As the Arctic loses ice and breaks high temperature records, it experiences a profound shift into a new state of “normal.” This is as clear a sign as any that climate change’s worst effects are already here. Taken in context with the jarring changes scientists have already tracked — including alarming accidental findings such as green ice caused by microorganism growth in waters at unprecedented high temperatures — the findings from the northernmost regions of our planet all spell out the urgency of the climate change fight in no uncertain terms.
River ice now melts one month earlier than it did only 15 years ago, and in at least one instance a melting glacier cut off its water source, causing an entire river to disappear over the course of four days. Thinning sea ice, glaciers riddled with holes, unusual cycles of seasonal ice, and disruptions to the Arctic food chain are all apparent.
Like the rest of the planet, the Arctic’s warmest temperatures in recorded history occurred between 2011 to 2015. However, unlike the rest of the planet, temperatures are rising twice as fast in the Arctic. Over the past four decades, sea ice has declined by 65 percent. In fact, whereas most sea ice used to remain frozen, now, for the first time, most Arctic sea ice is new.
These changes have worldwide consequences. A new survey shows that, without action to curb CO2 emissions, sea levels may rise an additional foot. According to a report from the Arctic Monitoring and Assessment Programme, scientists are now measuring changes in the Arctic that are significant enough to have global repercussions from flooding in coastal cities and extreme record temperatures to intensifying monsoons.

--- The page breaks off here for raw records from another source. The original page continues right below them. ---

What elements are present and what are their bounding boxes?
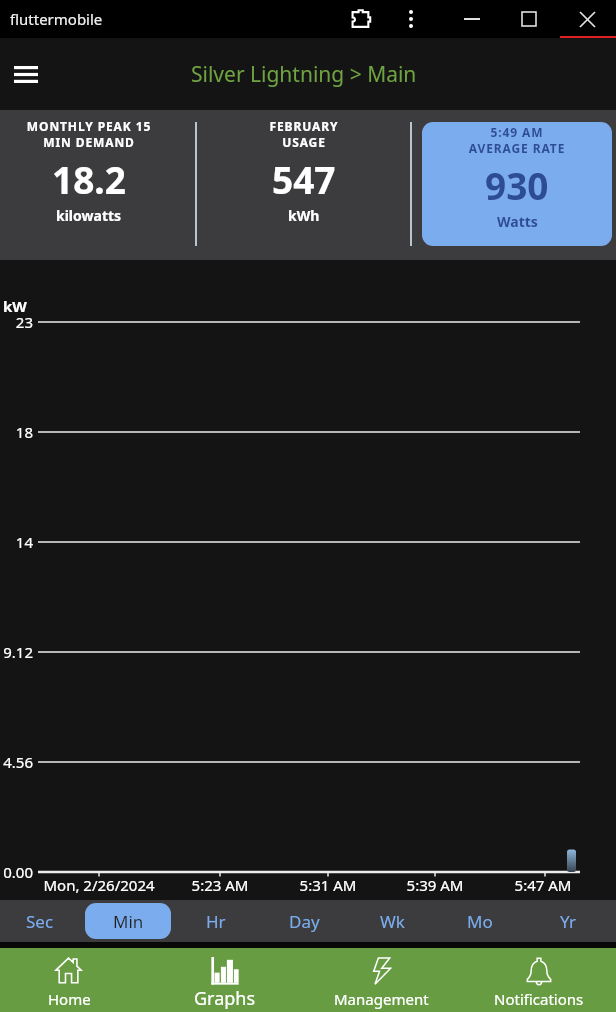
staticText: 0.00 [0,862,33,882]
button[interactable]: Close [558,0,616,38]
staticText: Mon, 2/26/2024 [19,875,179,895]
staticText: Wk [380,910,405,933]
button[interactable]: Management [303,948,460,1012]
staticText: Mo [467,910,493,933]
button[interactable]: Mo [437,903,523,939]
staticText: 930 [485,160,549,210]
button[interactable]: Minimize [443,0,501,38]
button[interactable]: Home [0,948,147,1012]
staticText: 9.12 [0,642,33,662]
staticText: Management [334,989,429,1009]
staticText: Yr [560,910,577,933]
button[interactable]: 5:49 AM AVERAGE RATE [422,122,612,240]
staticText: Watts [497,212,538,231]
staticText: MONTHLY PEAK 15 MIN DEMAND [0,118,178,150]
staticText: 4.56 [0,752,33,772]
button[interactable]: Graphs [147,948,303,1012]
staticText: kWh [288,206,320,225]
staticText: kilowatts [56,206,122,225]
button[interactable]: Extensions [341,0,381,38]
staticText: fluttermobile [10,9,103,29]
button[interactable]: Sec [0,903,83,939]
staticText: 18 [0,422,33,442]
staticText: 5:23 AM [140,875,300,895]
staticText: Silver Lightning > Main [191,60,417,89]
button[interactable]: Wk [349,903,435,939]
button[interactable]: MONTHLY PEAK 15 MIN DEMAND [0,110,178,260]
staticText: 547 [272,154,336,204]
button[interactable]: Yr [525,903,611,939]
staticText: Min [113,910,144,933]
staticText: Sec [26,910,54,933]
staticText: 5:49 AM AVERAGE RATE [422,124,612,156]
staticText: Notifications [494,989,584,1009]
staticText: Hr [206,910,226,933]
staticText: 5:31 AM [248,875,408,895]
button[interactable]: FEBRUARY USAGE [215,110,393,260]
staticText: 5:39 AM [355,875,515,895]
button[interactable]: Maximize [500,0,558,38]
staticText: Graphs [194,986,256,1011]
button[interactable]: 5:49 AM AVERAGE RATE [422,122,612,246]
button[interactable]: Day [261,903,347,939]
button[interactable]: Hr [173,903,259,939]
staticText: 14 [0,532,33,552]
button[interactable]: Menu [0,48,52,100]
staticText: Day [289,910,320,933]
staticText: 5:47 AM [463,875,616,895]
staticText: Home [48,989,91,1009]
staticText: FEBRUARY USAGE [215,118,393,150]
button[interactable]: More options [391,0,431,38]
staticText: kW [3,296,27,316]
button[interactable]: Notifications [460,948,616,1012]
staticText: 23 [0,312,33,332]
button[interactable]: Min [85,903,171,939]
staticText: 18.2 [52,154,126,204]
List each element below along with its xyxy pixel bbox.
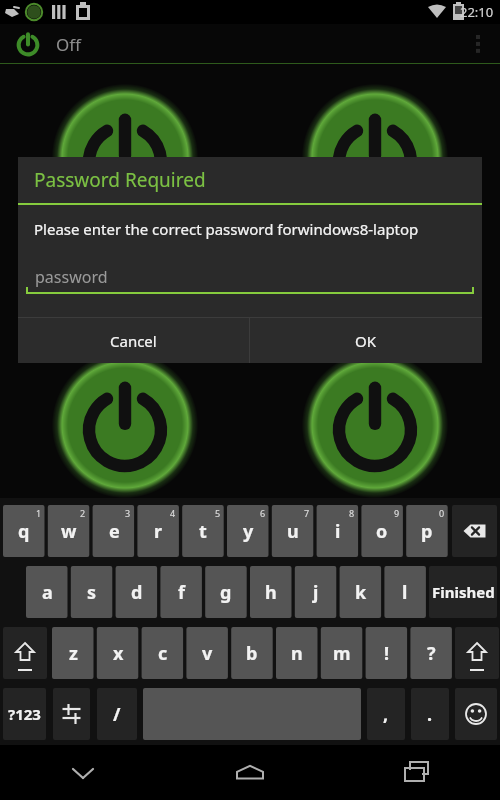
staticText: ! [384,641,390,666]
staticText: a [42,580,53,605]
button[interactable]: j [295,566,337,618]
button[interactable]: ?123 [3,688,46,740]
staticText: OK [355,331,377,351]
button[interactable]: q [3,505,45,557]
button[interactable]: f [160,566,202,618]
staticText: i [335,519,341,544]
button[interactable]: OK [250,318,482,363]
staticText: Finished [432,582,495,602]
staticText: 3 [125,507,131,519]
staticText: Password Required [34,167,206,193]
button[interactable]: m [321,627,363,679]
button[interactable]: . [411,688,449,740]
staticText: r [154,519,163,544]
button[interactable]: y [227,505,269,557]
button[interactable]: o [361,505,403,557]
button[interactable]: More options [456,24,500,64]
staticText: k [355,580,367,605]
button[interactable]: Recent apps [333,745,500,800]
button[interactable]: ? [410,627,452,679]
staticText: x [113,641,124,666]
button[interactable]: g [205,566,247,618]
button[interactable]: backspace [452,505,497,557]
staticText: 2 [80,507,86,519]
staticText: password [35,266,108,288]
staticText: n [291,641,303,666]
button[interactable]: d [116,566,158,618]
button[interactable]: u [272,505,314,557]
staticText: Please enter the correct password forwin… [34,219,419,239]
staticText: y [243,519,254,544]
button[interactable]: t [182,505,224,557]
staticText: z [69,641,78,666]
button[interactable]: Cancel [18,318,249,363]
button[interactable]: i [317,505,359,557]
button[interactable]: shift [3,627,47,679]
staticText: ?123 [8,704,41,724]
button[interactable]: p [406,505,448,557]
staticText: 7 [304,507,310,519]
staticText: / [113,702,121,727]
button[interactable]: Hide keyboard [0,745,166,800]
staticText: s [87,580,97,605]
staticText: g [220,580,232,605]
staticText: f [178,580,185,605]
staticText: . [427,702,433,727]
staticText: p [421,519,433,544]
button[interactable]: s [71,566,113,618]
staticText: q [18,519,30,544]
button[interactable]: n [276,627,318,679]
button[interactable]: ! [366,627,408,679]
staticText: m [333,641,351,666]
button[interactable]: e [93,505,135,557]
button[interactable]: / [97,688,137,740]
button[interactable]: b [231,627,273,679]
staticText: 8 [349,507,355,519]
button[interactable]: z [52,627,94,679]
button[interactable]: r [137,505,179,557]
staticText: 9 [394,507,400,519]
staticText: u [287,519,299,544]
staticText: ? [427,641,436,666]
staticText: 0 [439,507,445,519]
staticText: c [158,641,168,666]
staticText: t [199,519,207,544]
button[interactable]: Home [166,745,333,800]
button[interactable]: v [186,627,228,679]
staticText: Off [56,33,81,56]
staticText: 4 [170,507,176,519]
button[interactable]: l [384,566,426,618]
button[interactable]: , [367,688,405,740]
button[interactable]: k [340,566,382,618]
button[interactable]: w [48,505,90,557]
staticText: b [246,641,258,666]
button[interactable]: a [26,566,68,618]
staticText: 1 [36,507,42,519]
button[interactable]: settings [53,688,90,740]
staticText: , [383,702,389,727]
staticText: h [265,580,277,605]
button[interactable]: emoji [455,688,497,740]
staticText: j [313,580,319,605]
staticText: 22:10 [460,3,494,21]
button[interactable]: shift [455,627,499,679]
staticText: l [402,580,408,605]
staticText: e [109,519,120,544]
staticText: Cancel [110,331,157,351]
button[interactable]: x [97,627,139,679]
staticText: 6 [260,507,266,519]
staticText: 5 [215,507,221,519]
staticText: v [202,641,213,666]
staticText: d [131,580,143,605]
button[interactable]: Finished [429,566,497,618]
button[interactable]: c [142,627,184,679]
button[interactable]: h [250,566,292,618]
staticText: o [376,519,388,544]
staticText: w [61,519,77,544]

Even so, Environment and Climate Change Canada cryosphere scientist Ross Brown insists there is hope. The report also shows that aggressive intervention can slow the warming of the Arctic that climate change is causing. If strong enough steps to reduce emissions were taken, parts of the Arctic, including sea ice cover, could recover.
“There is a choice there to be made, and if we can actually follow through, there is a chance we’ll be able to stabilize the changes that are happening,” he said to E&E News. “I don’t know if it’s optimism, but I think it shows that if we do take action, there is a real concrete result to it.”